Is there such a thing? According to the folk who fish the world famous Rainbow Lake, yes, so we commissioned bait pro, Allan Parbery to dig a little deeper into the subject...

Hi Allan,
I’ve recently heard of a situation known as ‘The Big Fish Window’. This is a specific time during the day (or week) where the lake’s larger carp will have a feed – for example ‘Big Fish Thursday’ at Rainbow Lake which I’ve read about. Have you heard of this theory? If so, what would influence the big carp to feed? Is it the weather? Air pressure? Light levels, bait, baiting patterns etc., etc. Stephen Lowe, via e-mail

What a question, and maybe one given the choice I’d have avoided. Yes, I have heard of it yet I think the “big fish window” could really be called the “bite window” too.

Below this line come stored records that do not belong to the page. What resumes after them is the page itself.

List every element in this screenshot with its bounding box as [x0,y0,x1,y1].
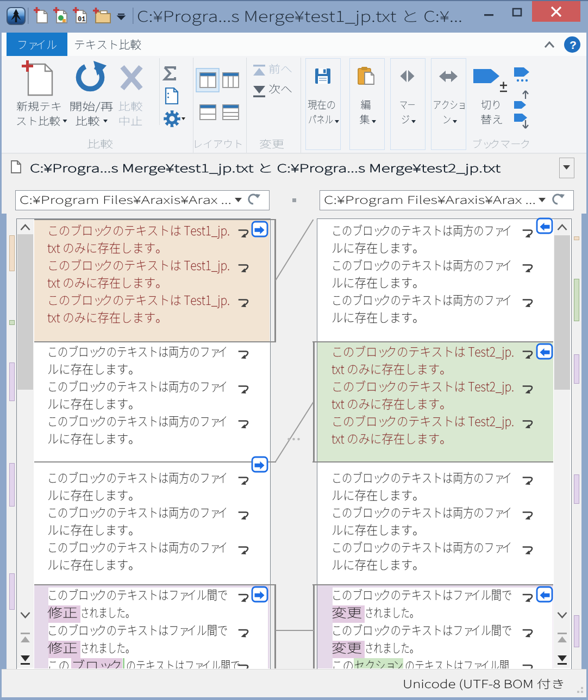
svg-text:?: ? [570,39,577,51]
svg-text:01: 01 [78,16,85,23]
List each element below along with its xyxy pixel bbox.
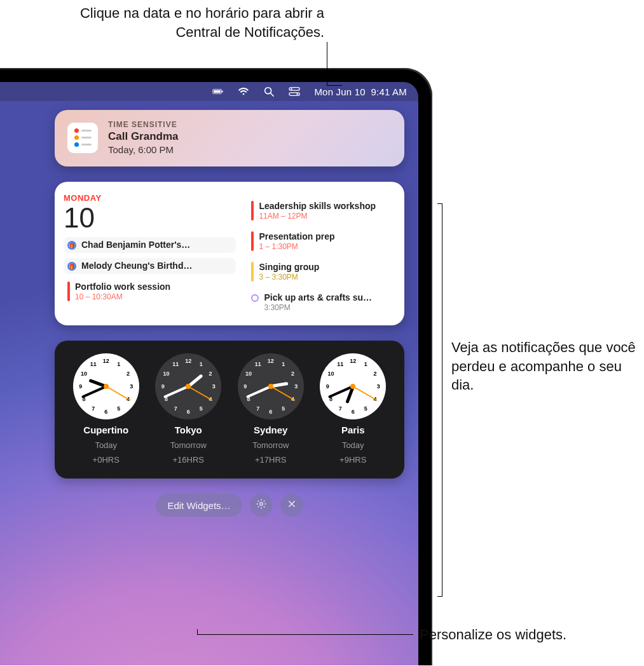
clock-city: Cupertino bbox=[83, 425, 128, 435]
clock-sydney[interactable]: 121234567891011SydneyTomorrow+17HRS bbox=[230, 353, 312, 465]
event-title: Leadership skills workshop bbox=[259, 201, 392, 211]
event-time: 10 – 10:30AM bbox=[75, 292, 232, 301]
menubar-date: Mon Jun 10 bbox=[314, 86, 365, 97]
clock-cupertino[interactable]: 121234567891011CupertinoToday+0HRS bbox=[65, 353, 147, 465]
callout-bracket bbox=[442, 203, 442, 596]
clock-face: 121234567891011 bbox=[238, 353, 304, 419]
notification-subtitle: Today, 6:00 PM bbox=[108, 144, 179, 155]
svg-point-9 bbox=[259, 503, 263, 506]
callout-line bbox=[197, 629, 198, 634]
event-title: Singing group bbox=[259, 262, 392, 272]
callout-line bbox=[327, 42, 327, 85]
event-time: 1 – 1:30PM bbox=[259, 242, 392, 251]
menubar-date-time[interactable]: Mon Jun 10 9:41 AM bbox=[314, 86, 407, 97]
event-title: Pick up arts & crafts su… bbox=[264, 292, 392, 302]
event-time: 3 – 3:30PM bbox=[259, 273, 392, 282]
clock-city: Tokyo bbox=[175, 425, 202, 435]
search-icon[interactable] bbox=[263, 86, 275, 97]
event-ring-icon bbox=[251, 294, 259, 302]
calendar-event[interactable]: Leadership skills workshop11AM – 12PM bbox=[247, 198, 395, 224]
notification-label: TIME SENSITIVE bbox=[108, 120, 179, 129]
svg-point-3 bbox=[265, 88, 271, 94]
calendar-widget[interactable]: MONDAY 10 🎁Chad Benjamin Potter's…🎁Melod… bbox=[55, 182, 404, 325]
clock-offset: +0HRS bbox=[93, 455, 120, 465]
calendar-dayname: MONDAY bbox=[64, 193, 236, 203]
clock-city: Sydney bbox=[254, 425, 287, 435]
menubar-time: 9:41 AM bbox=[371, 86, 407, 97]
event-title: Presentation prep bbox=[259, 231, 392, 241]
wifi-icon[interactable] bbox=[238, 86, 249, 97]
widget-controls: Edit Widgets… bbox=[55, 494, 404, 517]
callout-bottom: Personalize os widgets. bbox=[420, 625, 585, 644]
event-color-bar bbox=[67, 282, 70, 301]
calendar-event[interactable]: Singing group3 – 3:30PM bbox=[247, 259, 395, 285]
callout-line bbox=[327, 85, 342, 86]
callout-right: Veja as notificações que você perdeu e a… bbox=[451, 338, 636, 395]
clock-tokyo[interactable]: 121234567891011TokyoTomorrow+16HRS bbox=[147, 353, 230, 465]
svg-rect-2 bbox=[223, 91, 223, 93]
event-color-bar bbox=[251, 262, 254, 282]
settings-button[interactable] bbox=[250, 494, 273, 517]
event-title: Melody Cheung's Birthd… bbox=[81, 261, 232, 271]
clock-face: 121234567891011 bbox=[155, 353, 221, 419]
clock-offset: +9HRS bbox=[339, 455, 366, 465]
callout-line bbox=[197, 634, 413, 635]
control-center-icon[interactable] bbox=[289, 86, 300, 97]
notification-center: TIME SENSITIVE Call Grandma Today, 6:00 … bbox=[55, 110, 404, 517]
svg-point-6 bbox=[291, 88, 293, 90]
calendar-event[interactable]: Portfolio work session10 – 10:30AM bbox=[64, 279, 236, 304]
close-icon bbox=[286, 498, 298, 512]
callout-top: Clique na data e no horário para abrir a… bbox=[51, 4, 324, 41]
calendar-event[interactable]: 🎁Melody Cheung's Birthd… bbox=[64, 258, 236, 274]
gift-icon: 🎁 bbox=[67, 241, 76, 250]
close-button[interactable] bbox=[280, 494, 303, 517]
clock-paris[interactable]: 121234567891011ParisToday+9HRS bbox=[312, 353, 395, 465]
clock-city: Paris bbox=[341, 425, 365, 435]
clock-face: 121234567891011 bbox=[320, 353, 386, 419]
calendar-event[interactable]: Presentation prep1 – 1:30PM bbox=[247, 229, 395, 254]
reminders-app-icon bbox=[67, 123, 98, 153]
gift-icon: 🎁 bbox=[67, 262, 76, 271]
svg-line-4 bbox=[271, 93, 274, 97]
svg-rect-1 bbox=[214, 90, 221, 93]
event-time: 3:30PM bbox=[264, 303, 392, 312]
menubar: Mon Jun 10 9:41 AM bbox=[0, 82, 418, 101]
device-frame: Mon Jun 10 9:41 AM TIME SENSITIVE Call G… bbox=[0, 68, 432, 665]
world-clock-widget[interactable]: 121234567891011CupertinoToday+0HRS121234… bbox=[55, 341, 404, 479]
event-color-bar bbox=[251, 201, 254, 221]
notification-title: Call Grandma bbox=[108, 130, 179, 143]
battery-icon[interactable] bbox=[212, 86, 224, 97]
svg-point-8 bbox=[297, 93, 299, 95]
notification-card[interactable]: TIME SENSITIVE Call Grandma Today, 6:00 … bbox=[55, 110, 404, 166]
edit-widgets-button[interactable]: Edit Widgets… bbox=[156, 494, 242, 517]
calendar-daynum: 10 bbox=[64, 204, 236, 232]
clock-face: 121234567891011 bbox=[73, 353, 139, 419]
event-time: 11AM – 12PM bbox=[259, 212, 392, 221]
clock-day: Tomorrow bbox=[252, 440, 289, 450]
event-title: Chad Benjamin Potter's… bbox=[81, 240, 232, 250]
calendar-event[interactable]: Pick up arts & crafts su…3:30PM bbox=[247, 290, 395, 315]
callout-bracket bbox=[437, 203, 442, 204]
event-title: Portfolio work session bbox=[75, 282, 232, 292]
callout-bracket bbox=[437, 596, 442, 597]
clock-day: Tomorrow bbox=[170, 440, 207, 450]
gear-icon bbox=[256, 498, 267, 512]
clock-day: Today bbox=[342, 440, 364, 450]
clock-day: Today bbox=[95, 440, 117, 450]
calendar-event[interactable]: 🎁Chad Benjamin Potter's… bbox=[64, 237, 236, 253]
screen: Mon Jun 10 9:41 AM TIME SENSITIVE Call G… bbox=[0, 82, 418, 665]
clock-offset: +17HRS bbox=[255, 455, 287, 465]
event-color-bar bbox=[251, 231, 254, 251]
clock-offset: +16HRS bbox=[173, 455, 205, 465]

I think we are possibly looking for the perfect storm scenario to get to this peak in feeding activity when all conditions fall into place at the same time. I would have thought it highly unlikely that just one of them was responsible unless my theory is correct, however, this too could be part of the perfect storm.

I have often wondered why we can go for hours without a bite and then get two on at the same time, or even three. Matey in the next swim might get a few bites too. Everything in just a short period of time. Strange isn’t it? But, when you look back throughout your angling career it is a fairly common occurrence. One lake I used to fish you could almost set your watch for the activity to start, in fact you could set your watch three times in the morning and then you may as well have gone home.

Another lake I fished you would never get a bite at night, I mean never too. Others have been very random though and with these lakes the burst of activity is at present taken as a bonus. Lucky people will be fishing, the unlucky ones will be at work. It might only happen a few times per year but when it does you remember it.

Let’s breakdown the points raised. Air pressure: yes, it can have a profound effect on your fishing. We all know that with too high a pressure the fishing is rarely as good as it is during a big low. However, the changes are more common than ‘big fish window’ opportunities are so we can rule that out as a single reason. The same could be said for light levels. These are similar most days. I would rule out baiting patterns myself. I don’t think we can force fish to feed, in fact, I know we can’t. We can tempt them, that’s all.

That leaves me with my thoughts on this matter. I am going to say I would prefer lower light levels with a decent low pressure system but what may well get the ‘big fish window’ going is natural food. Maybe we get a hatch of a certain type of bug happen very rarely each year but the hatch is one that the carp love to eat. Maybe the hatch triggers them off on to a feeding spell where they are competing with each other for the available food. They may well throw caution to the wind during these periods making them more likely to make the error of being caught.

Am I right? Who knows, but it might be an interesting topic to throw to The Rotary Letter writers soon.